Historian Bethwel Allan Ogot observes that during the Kenyatta years, “…significant portions of the Kenyan population still remained on the fringes of society. They felt deprived of a place of dignity in the national life by barriers of class, ethnicity, gender or even geography. On the other hand, many Kenyans who were already enjoying the fruits of Independence were reluctant or even opposed to sharing their fortunes with the disadvantaged groups. Questions were asked as to whether Kenya could any longer be regarded as one large community, one large family, when a significant number of its members remained alienated.”
Were these observers (and many others) mistaken?
The People Daily dedicated eight pages to the memory of the “Founding Father” who “bestrode the country’s public life like the proverbial colossus.” Actually, that is an understatement. Historians table incontrovertible evidence to show Kenyatta believed he owned Kenya.
“Mzee’s rise from carpenter to a revolutionary”, read the headline of one article, tracing the life of Kenyatta. A carpenter he may have been but a revolutionary Kenyatta certainly wasn’t. If he were, he would not have abandoned – and repressed – Kenya’s foremost anti-colonial revolutionary movement, namely, the Kenya Land and Freedom Army, known to reactionary intellectuals as the Mau Mau. The colonial ban imposed on the movement was lifted only in 2003 by the Kibaki government – 40 years after Independence.
If Kenyatta were a revolutionary, how does one explain the fact that he condemned to detention without trial some of his erstwhile comrades and outspoken politicians and intellectuals who disagreed with him in principle?
How do we account for the brutal elimination of Tom Mboya, Pio Gama Pinto, JM Kariuki and others in a country ruled by a man who allegedly “dedicated his career to the defence of African dignity and freedom” (People Daily, August 22, p.14)
A K24 reporter standing outside Kenyatta’s mausoleum at Parliament intoned: “Forty years on and the legacy of the nation’s founding president, a man many referred to simply as Mzee Jomo Kenyatta, continues to live on – a nationalist, a beacon of hope to Kenyans up until this day.”
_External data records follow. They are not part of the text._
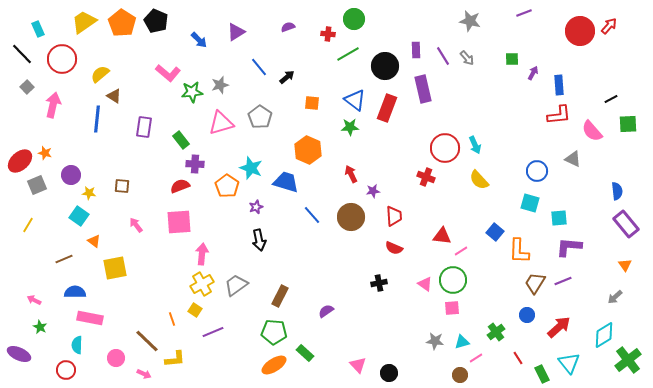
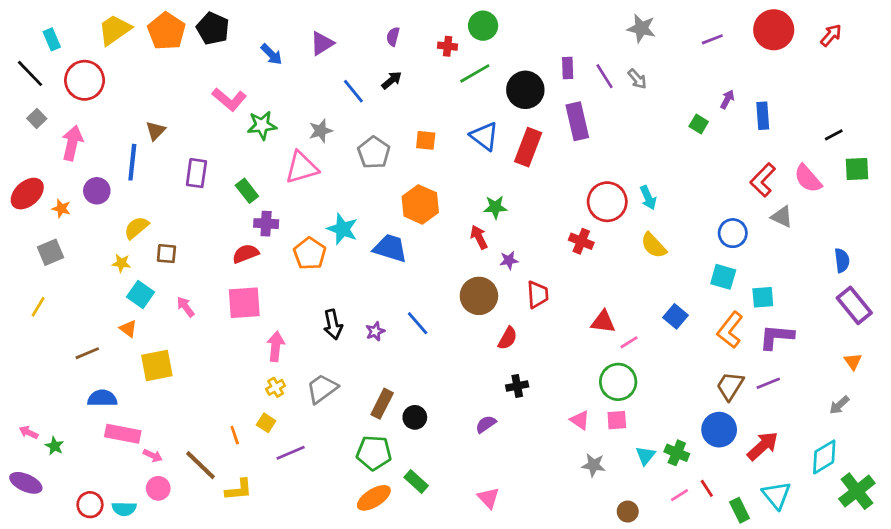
purple line: (524, 13) -> (712, 39), moved
purple semicircle: (288, 27) -> (393, 37), turned -56
red circle: (580, 31) -> (774, 30), moved
green square: (512, 59) -> (699, 124), moved, turned 32
yellow semicircle: (100, 74) -> (136, 228), moved
black arrow: (287, 77) -> (392, 80), moved
gray star: (220, 85) -> (321, 131), moved
brown triangle: (114, 96) -> (156, 131), turned 42
red L-shape: (559, 115) -> (763, 180), moved, turned 140
gray pentagon: (260, 117) -> (374, 153), moved
green star: (350, 127) -> (495, 207), moved
red ellipse: (20, 161) -> (27, 194), moved
purple circle: (71, 175) -> (97, 191), moved
purple star: (256, 207) -> (375, 331), moved
blue line: (312, 215) -> (418, 323), moved
cyan square: (79, 216) -> (140, 295), moved
black arrow: (259, 240) -> (333, 325), moved
red semicircle: (394, 248) -> (508, 338), moved, turned -84
orange L-shape: (519, 251) -> (730, 330), moved, turned 36
yellow cross: (202, 284) -> (276, 387), size x0.6
pink triangle: (425, 284) -> (580, 420), moved
pink arrow: (34, 300) -> (29, 432), moved
purple semicircle: (326, 311) -> (486, 424), moved
blue circle: (527, 315) -> (719, 430), size x1.6
green cross: (496, 332) -> (677, 453), turned -30
cyan triangle: (462, 342) -> (645, 456), moved, turned -35
cyan semicircle: (77, 345) -> (124, 509), moved, turned -90
pink line: (476, 358) -> (680, 495), moved
black circle: (389, 373) -> (415, 417), moved
pink arrow: (144, 374) -> (153, 456), moved

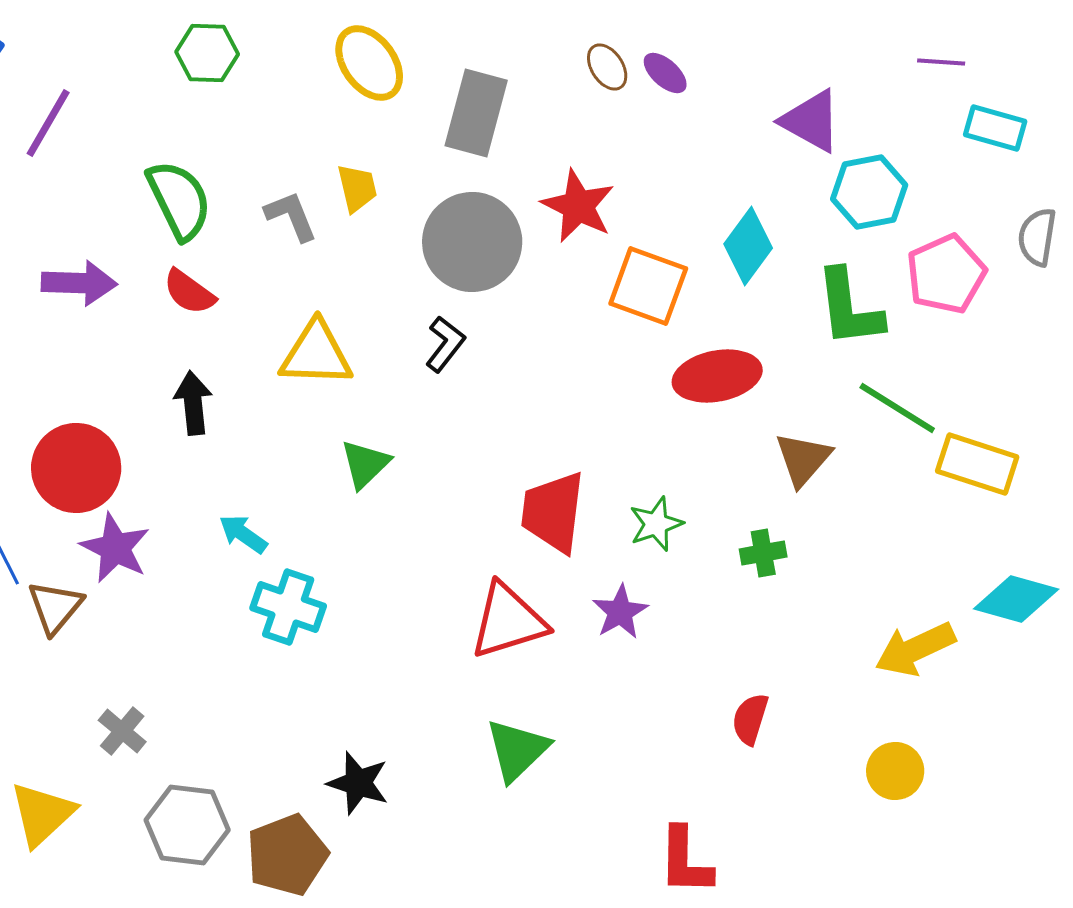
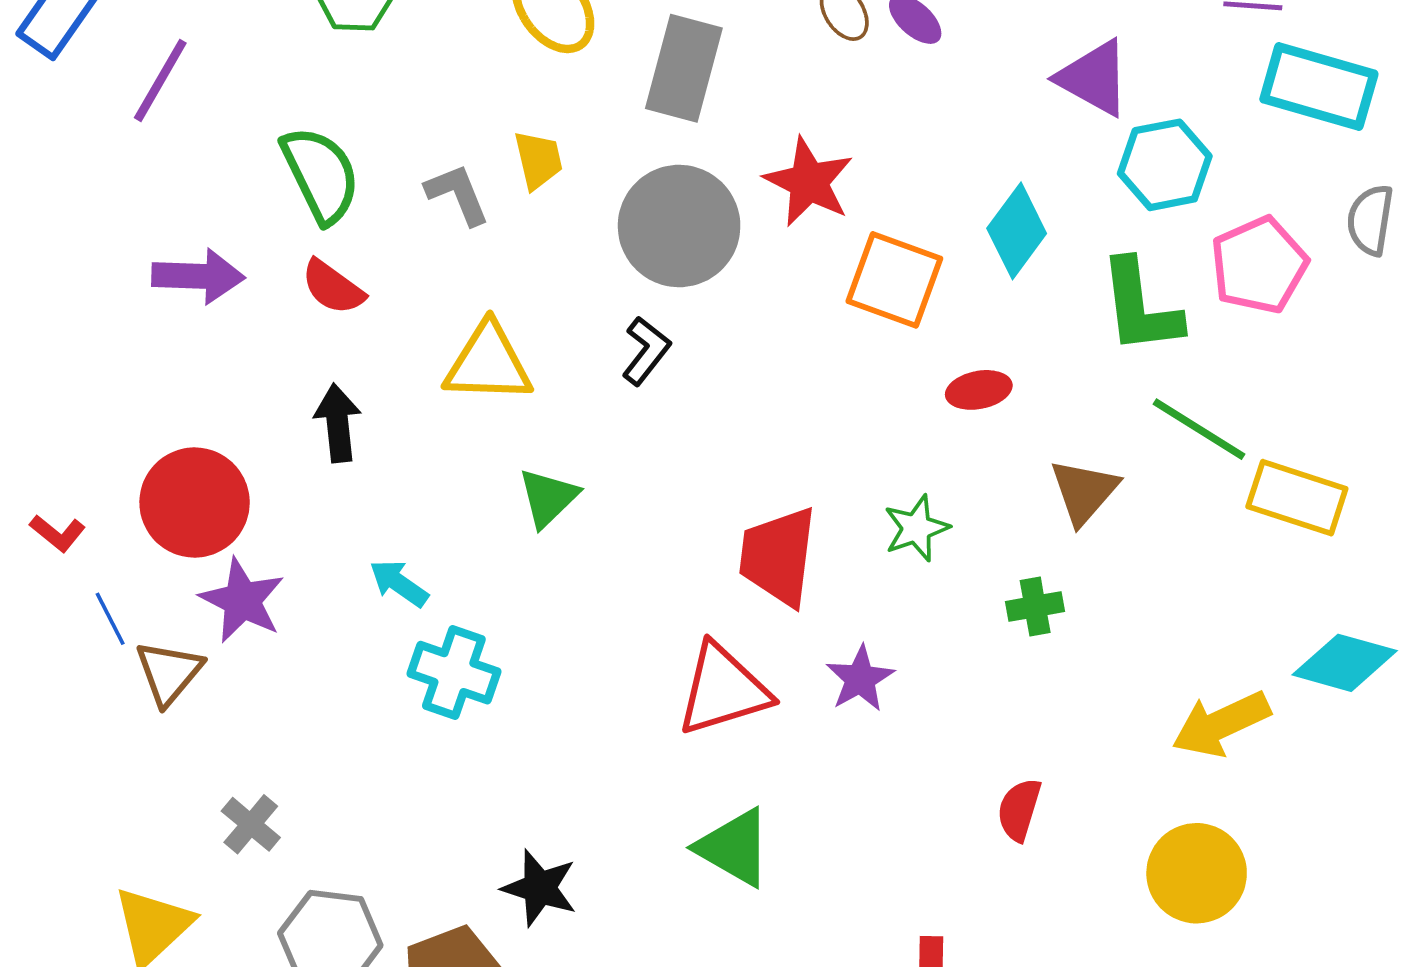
cyan rectangle: (995, 128) -> (1319, 87), size x1.5
red ellipse: (717, 376) -> (979, 390), size x0.6
green star: (656, 524) -> (916, 528), moved
green triangle: (517, 750) -> (734, 848), turned -46
yellow circle: (895, 771) -> (1197, 873), size x1.4

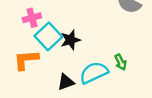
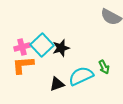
pink cross: (32, 18) -> (22, 47), moved

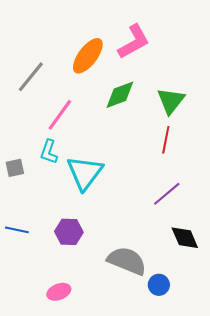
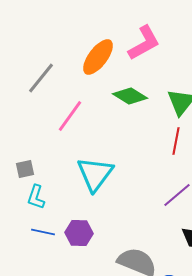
green diamond: (120, 95) -> (130, 96), turned 52
cyan L-shape: (49, 152) -> (36, 197), moved
blue line: (17, 230) -> (43, 232), moved

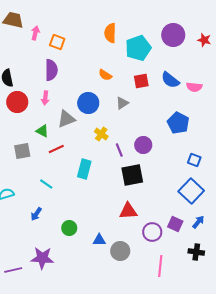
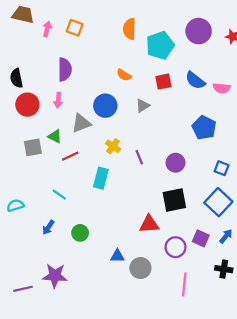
orange square: (57, 42) -> (75, 28), moved
yellow cross: (101, 134) -> (113, 146), moved
purple circle: (143, 145) -> (176, 163), moved
gray square: (22, 151) -> (33, 147), moved
black square: (132, 175) -> (174, 200), moved
green circle: (69, 228) -> (80, 233), moved

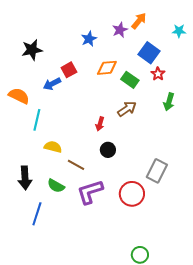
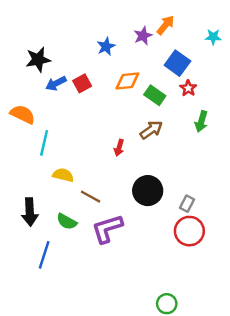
blue arrow: (52, 84) -> (56, 83), moved
black circle: (108, 150) -> (148, 191), moved, size x1.6
gray rectangle: (157, 171) -> (187, 204), size x0.6
red circle: (132, 194) -> (189, 231), moved

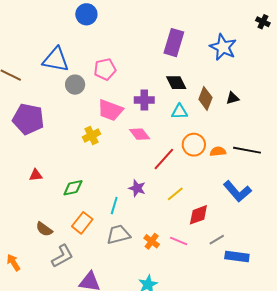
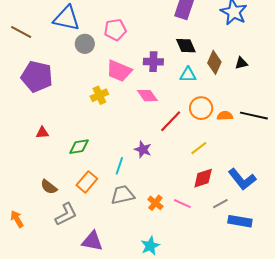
blue L-shape: (237, 191) -> (242, 179), moved
yellow line: (175, 194) -> (199, 148), moved

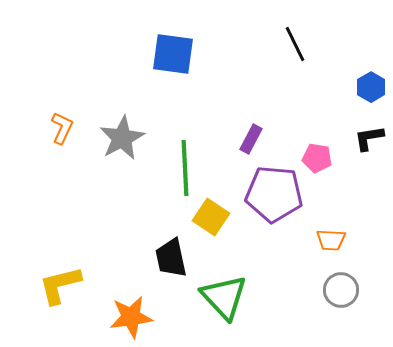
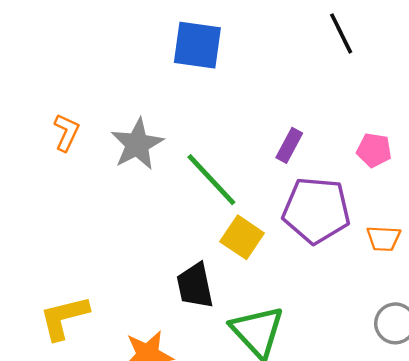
pink pentagon: (317, 158) -> (374, 150), moved
green line: (185, 168) -> (211, 180), turned -40
orange trapezoid: (331, 240) -> (384, 239), moved

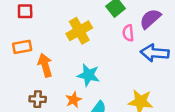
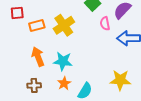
orange rectangle: (22, 47) -> (37, 26), moved
cyan star: (88, 75) -> (63, 61), moved

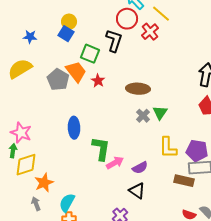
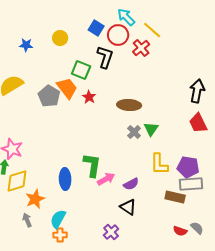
blue square: (66, 34) -> (96, 28), moved
blue star: (30, 37) -> (26, 45), moved
blue ellipse: (74, 128) -> (65, 179), moved

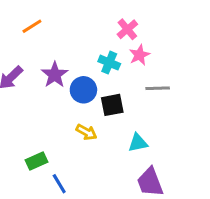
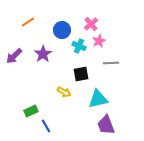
blue circle: (83, 90) -> (62, 30), moved
cyan triangle: (138, 143) -> (98, 99), size x1.5

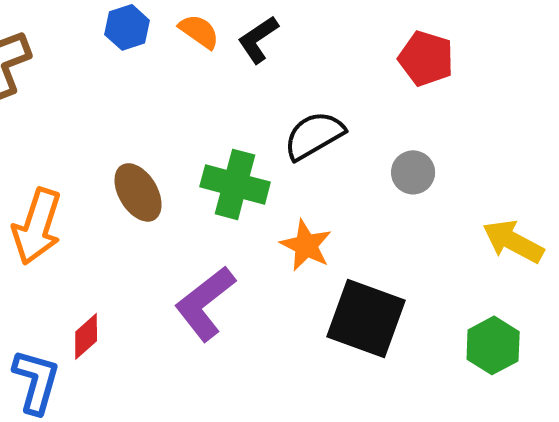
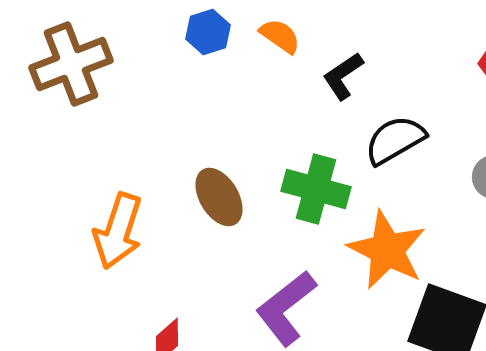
black L-shape: (258, 39) -> (343, 76), moved
orange star: (306, 245) -> (387, 250), size x1.5

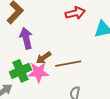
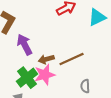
brown arrow: (44, 58) -> (46, 59), turned 35

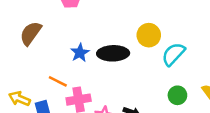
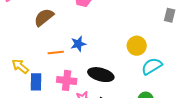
black ellipse: (113, 53) -> (101, 75), moved
orange line: (58, 81) -> (56, 53), moved, turned -49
Ahem. What else could one expect from hacks brought up on a flat diet of state propaganda (disguised as history) in an anti-intellectual society; guys who went to school not to be educated, to inquire, to question, but to pass exams?
Just before Independence, the famous Kenyan political scientist Ali Mazrui published an article titled, “On heroes and Uhuru worship” (Transition, No.11, Nov. 1963, pp. 23-28). The piece is a review of JM’s book, “Mau Mau Detainee”, but it partly discusses Kenyatta’s rise to national immortality.
In his meaningful thesis, Mazrui cautions that “…we must not concentrate too much on Kenyatta and forget some of the other stars in Kenya’s new constellation.”
It then rests upon the individual journalist to work hard, to decipher meanings in history with the genuine intention of putting forward the correct narrative. The need to heed such warnings by thinkers like Mazrui becomes necessary if we are to get right the antiquity of this country.